Table of Contents
This article addresses a concern voiced by numerous states, especially those in Southern India, regarding the diminishing portion of funds allocated to them from the central government’s disbursements to the states, as observed from one Finance Commission to the next.
Relevance: GS paper 2
Overview
- Between the 12th and 15th Finance Commissions:
- Southern Indian states have witnessed a consistent drop in their share, from 19.785% to 15.800%.
- Comparing these Commissions, it’s observed that northern and eastern states have faced reductions. The states that benefited include those in hilly, central, and western regions, such as Maharashtra.
Overview of the Divisible Tax Pool
- Constitutional Framework: The distribution of net proceeds from taxes between the Central and State governments is outlined in Article 270 of the Indian Constitution.
- Tax Components: The divisible pool includes various taxes such as corporation tax, individual income tax, Central GST, and the Central portion of the Integrated Goods and Services Tax (IGST), among others.
- Role of the Finance Commission: As per Article 280(3)(a) of the Constitution, the Finance Commission, which is reconstituted every five years, is tasked with recommending how taxes, as well as grants-in-aid, should be divided among the States, following certain guidelines.
- 16th Finance Commission: This commission is made up of a chairperson and several members who are appointed by the President. Arvind Panagariya has been appointed to lead the 16th Finance Commission, which will serve from 2026 to 2031.
Key Criteria for Horizontal Devolution
- Income Distance: Reflects a state’s income relative to the state with the highest per capita income (Haryana), aiming to maintain equity among states.
- Population: Based on the 2011 Census, replacing the earlier 1971 Census for determining weightage.
- Forest and Ecology: Considers each state’s share of dense forest in the total forest cover.
- Demographic Performance: Rewards states for efforts in controlling population growth.

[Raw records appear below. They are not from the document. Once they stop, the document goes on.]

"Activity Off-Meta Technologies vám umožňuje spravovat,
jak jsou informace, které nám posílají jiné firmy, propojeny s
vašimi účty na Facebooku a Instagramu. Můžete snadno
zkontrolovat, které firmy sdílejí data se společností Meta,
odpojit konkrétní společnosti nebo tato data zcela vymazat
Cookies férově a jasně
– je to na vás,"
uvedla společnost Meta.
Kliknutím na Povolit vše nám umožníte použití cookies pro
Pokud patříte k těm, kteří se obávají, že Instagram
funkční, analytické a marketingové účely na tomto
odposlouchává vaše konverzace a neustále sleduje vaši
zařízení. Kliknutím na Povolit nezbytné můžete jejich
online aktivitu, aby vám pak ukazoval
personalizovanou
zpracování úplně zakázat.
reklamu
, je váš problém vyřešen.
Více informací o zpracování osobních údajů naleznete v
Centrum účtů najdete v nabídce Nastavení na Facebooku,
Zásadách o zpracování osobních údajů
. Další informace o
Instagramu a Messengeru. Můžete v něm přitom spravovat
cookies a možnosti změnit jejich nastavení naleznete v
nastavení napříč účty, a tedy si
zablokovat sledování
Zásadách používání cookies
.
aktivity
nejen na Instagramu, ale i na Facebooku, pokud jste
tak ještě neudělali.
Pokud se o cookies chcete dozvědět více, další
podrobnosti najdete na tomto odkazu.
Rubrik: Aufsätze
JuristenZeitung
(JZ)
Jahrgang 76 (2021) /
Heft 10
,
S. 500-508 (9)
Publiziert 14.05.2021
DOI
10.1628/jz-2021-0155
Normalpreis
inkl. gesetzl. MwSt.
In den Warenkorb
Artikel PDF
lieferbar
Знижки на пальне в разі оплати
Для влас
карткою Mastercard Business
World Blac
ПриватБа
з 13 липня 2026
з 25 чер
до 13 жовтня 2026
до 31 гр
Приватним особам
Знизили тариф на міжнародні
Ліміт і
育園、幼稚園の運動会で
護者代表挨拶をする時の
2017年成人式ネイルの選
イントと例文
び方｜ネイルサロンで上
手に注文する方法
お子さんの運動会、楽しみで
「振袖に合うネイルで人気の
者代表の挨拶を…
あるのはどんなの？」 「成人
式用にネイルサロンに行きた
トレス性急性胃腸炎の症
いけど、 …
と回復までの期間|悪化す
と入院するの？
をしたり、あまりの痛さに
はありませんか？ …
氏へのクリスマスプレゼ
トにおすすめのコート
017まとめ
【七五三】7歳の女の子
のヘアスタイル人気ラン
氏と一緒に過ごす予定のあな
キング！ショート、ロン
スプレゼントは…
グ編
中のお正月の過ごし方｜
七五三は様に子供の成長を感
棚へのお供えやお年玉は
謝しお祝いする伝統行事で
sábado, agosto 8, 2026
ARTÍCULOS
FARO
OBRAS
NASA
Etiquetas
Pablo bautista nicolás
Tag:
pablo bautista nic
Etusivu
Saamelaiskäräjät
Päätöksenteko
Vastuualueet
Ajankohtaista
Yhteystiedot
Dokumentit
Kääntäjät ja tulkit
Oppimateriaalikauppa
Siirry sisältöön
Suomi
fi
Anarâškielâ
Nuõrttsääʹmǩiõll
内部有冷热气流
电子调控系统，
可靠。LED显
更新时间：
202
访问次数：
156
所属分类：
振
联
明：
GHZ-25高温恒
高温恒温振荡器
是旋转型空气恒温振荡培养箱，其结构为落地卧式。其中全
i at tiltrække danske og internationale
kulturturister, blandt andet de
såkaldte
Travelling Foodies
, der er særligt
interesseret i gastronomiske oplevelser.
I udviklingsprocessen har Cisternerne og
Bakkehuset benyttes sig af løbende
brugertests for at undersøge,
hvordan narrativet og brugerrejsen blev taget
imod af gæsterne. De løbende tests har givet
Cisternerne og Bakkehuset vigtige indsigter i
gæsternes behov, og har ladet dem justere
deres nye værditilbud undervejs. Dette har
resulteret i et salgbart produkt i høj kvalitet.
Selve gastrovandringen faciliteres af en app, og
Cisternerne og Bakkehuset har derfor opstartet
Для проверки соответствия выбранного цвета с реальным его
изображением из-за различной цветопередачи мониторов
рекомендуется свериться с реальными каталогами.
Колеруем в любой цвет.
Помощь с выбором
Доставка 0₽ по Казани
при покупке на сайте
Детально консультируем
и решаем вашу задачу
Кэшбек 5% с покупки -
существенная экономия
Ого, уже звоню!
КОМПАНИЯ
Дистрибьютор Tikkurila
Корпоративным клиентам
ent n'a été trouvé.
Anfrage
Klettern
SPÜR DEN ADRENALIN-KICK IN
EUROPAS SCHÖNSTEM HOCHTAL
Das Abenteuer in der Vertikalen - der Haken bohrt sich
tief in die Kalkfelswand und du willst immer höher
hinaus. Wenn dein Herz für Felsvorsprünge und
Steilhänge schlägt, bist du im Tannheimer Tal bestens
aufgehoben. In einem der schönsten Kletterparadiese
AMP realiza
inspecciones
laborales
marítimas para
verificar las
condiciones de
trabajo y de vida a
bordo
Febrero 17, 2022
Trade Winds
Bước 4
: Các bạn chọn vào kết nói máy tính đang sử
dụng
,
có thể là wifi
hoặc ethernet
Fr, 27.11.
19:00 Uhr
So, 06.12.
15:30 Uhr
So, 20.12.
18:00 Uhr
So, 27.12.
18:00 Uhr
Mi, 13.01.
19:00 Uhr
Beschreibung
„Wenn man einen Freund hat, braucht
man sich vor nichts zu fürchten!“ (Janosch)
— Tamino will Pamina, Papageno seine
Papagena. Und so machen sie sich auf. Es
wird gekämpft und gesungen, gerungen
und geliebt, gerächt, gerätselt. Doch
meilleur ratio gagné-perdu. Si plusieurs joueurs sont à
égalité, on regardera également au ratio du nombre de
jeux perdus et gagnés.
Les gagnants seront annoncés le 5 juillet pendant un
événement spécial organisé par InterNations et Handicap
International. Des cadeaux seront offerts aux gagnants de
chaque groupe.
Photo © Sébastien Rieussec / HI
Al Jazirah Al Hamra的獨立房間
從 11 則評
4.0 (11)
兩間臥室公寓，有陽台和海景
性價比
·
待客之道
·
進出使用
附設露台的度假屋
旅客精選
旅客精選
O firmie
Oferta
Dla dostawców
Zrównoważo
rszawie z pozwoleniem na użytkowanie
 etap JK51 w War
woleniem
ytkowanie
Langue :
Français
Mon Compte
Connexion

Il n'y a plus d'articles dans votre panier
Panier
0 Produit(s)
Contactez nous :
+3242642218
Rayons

- Tax Effort: Rewards states with higher tax collection efficiency.
Different criterion
The distance criterion
- The distance criterion has been accorded the highest weight amongst the criteria by various Finance commissions. The eleventh finance commission had given this criterion a weight of 62.5%.
- ‘Income distance’ is the distance of a state’s income from the state with the highest per capita income which is Haryana. States with lower per capita income would be given a higher share to maintain equity among states
- The equalization principle has always been regarded in India and elsewhere as a key principle governing distribution. Economic and social justice demand this.
- The main reason for the loss of the southern states is the income distance criterion.
- Between the 12th & 15th FCs, the loss to the southern states due to the distance criterion amounted to 8.055% points, although the overall loss was much less at 3.985% points, implying that there was a gain under other criteria.
- Although on account of the distance criterion, low-income states such as Bihar and Uttar Pradesh have gained over time, they have lost on account of other criteria.
Population Factor
- The population criterion has sparked some debate.
- Data from the 1971 census was used up until the fourteenth Finance Commission, shifting to the 2011 data for the 15th Commission.
- The introduction of the demographic change criterion aimed to adjust for states that had effectively reduced their fertility rates, although this change had a negligible overall impact. For Tamil Nadu, this adjustment was slightly beneficial.
Future Actions
- There’s a debate on whether the importance of the income distance criterion should be diminished, questioning its indefinite applicability.
- The 16th Finance Commission could consider lowering its significance while increasing the emphasis on other criteria.
- Another concern is the total amount available for division among states.
- Despite the 14th FC’s suggestion to increase all states’ share from 32% to 42%, the central government’s increase in cesses and surcharges reduced the divisible pool, which is counterproductive.
Prospective Directions
- Setting a cap on cesses and surcharges at 10% of the central government’s total tax revenue could be a solution.
- Following the 14th FC’s recommendations, states’ share in total revenue receipts rose from 63.9% to 68.1%, further increasing to 70.7% in 2020-2021, before dropping to 67.5% in 2022-2023.
- The primary issue has been the heavy reliance on the income distance criterion, which currently holds a 45% weight. While this criterion is essential for fair distribution, its importance could be reduced by 5% to 10% points.
- Additionally, the 16th Finance Commission might consider setting an upper limit on cesses and surcharges.
Conclusion
Tackling the challenges related to the distribution of financial resources demands a cooperative effort from both the Central and State governments, with an emphasis on fair distribution and the principles of fiscal federalism. Changes in the way revenue is shared, coupled with increased involvement of states in key decision-making entities such as the Finance Commission, are crucial for ensuring equitable development and the allocation of resources throughout the nation.